Problem to solve: Write out the opening lines of the data word for word, up to and including the line with "světelné námluvy světlušek a vlastně i", and leave every picture and every later line out.

>>>

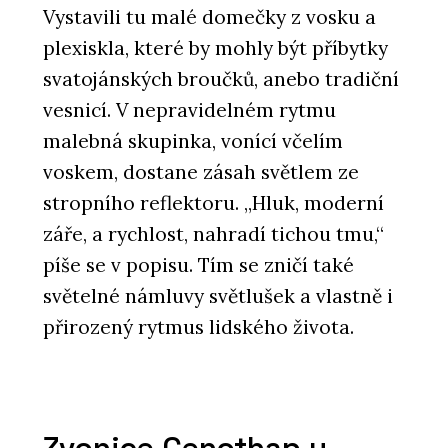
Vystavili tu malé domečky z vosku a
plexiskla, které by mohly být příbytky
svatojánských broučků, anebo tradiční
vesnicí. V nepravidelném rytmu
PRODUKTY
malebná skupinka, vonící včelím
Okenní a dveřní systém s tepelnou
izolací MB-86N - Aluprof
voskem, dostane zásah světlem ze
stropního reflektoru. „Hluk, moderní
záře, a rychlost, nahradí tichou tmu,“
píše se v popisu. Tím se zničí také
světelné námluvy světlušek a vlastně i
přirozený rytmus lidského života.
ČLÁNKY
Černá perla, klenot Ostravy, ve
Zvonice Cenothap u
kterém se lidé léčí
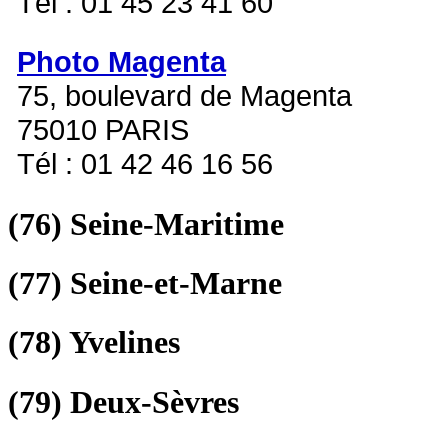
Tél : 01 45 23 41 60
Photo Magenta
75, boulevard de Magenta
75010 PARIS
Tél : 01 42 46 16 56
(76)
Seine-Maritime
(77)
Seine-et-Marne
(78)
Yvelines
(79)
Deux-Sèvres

<<<

Answer to this problem:
Vystavili tu malé domečky z vosku a
plexiskla, které by mohly být příbytky
svatojánských broučků, anebo tradiční
vesnicí. V nepravidelném rytmu
PRODUKTY
malebná skupinka, vonící včelím
Okenní a dveřní systém s tepelnou
izolací MB-86N - Aluprof
voskem, dostane zásah světlem ze
stropního reflektoru. „Hluk, moderní
záře, a rychlost, nahradí tichou tmu,“
píše se v popisu. Tím se zničí také
světelné námluvy světlušek a vlastně i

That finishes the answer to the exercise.